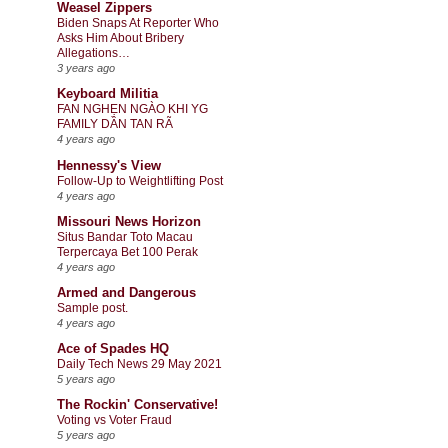
Weasel Zippers
Biden Snaps At Reporter Who
Asks Him About Bribery
Allegations…
3 years ago
Keyboard Militia
FAN NGHẸN NGÀO KHI YG
FAMILY DẦN TAN RÃ
4 years ago
Hennessy's View
Follow-Up to Weightlifting Post
4 years ago
Missouri News Horizon
Situs Bandar Toto Macau
Terpercaya Bet 100 Perak
4 years ago
Armed and Dangerous
Sample post.
4 years ago
Ace of Spades HQ
Daily Tech News 29 May 2021
5 years ago
The Rockin' Conservative!
Voting vs Voter Fraud
5 years ago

________________

▶ _What the task asks_: In the records above, return only the line that contains "Missouri News Horizon" and every line after it through the last, exactly as they appear.

▶ _Answer area_:
Missouri News Horizon
Situs Bandar Toto Macau
Terpercaya Bet 100 Perak
4 years ago
Armed and Dangerous
Sample post.
4 years ago
Ace of Spades HQ
Daily Tech News 29 May 2021
5 years ago
The Rockin' Conservative!
Voting vs Voter Fraud
5 years ago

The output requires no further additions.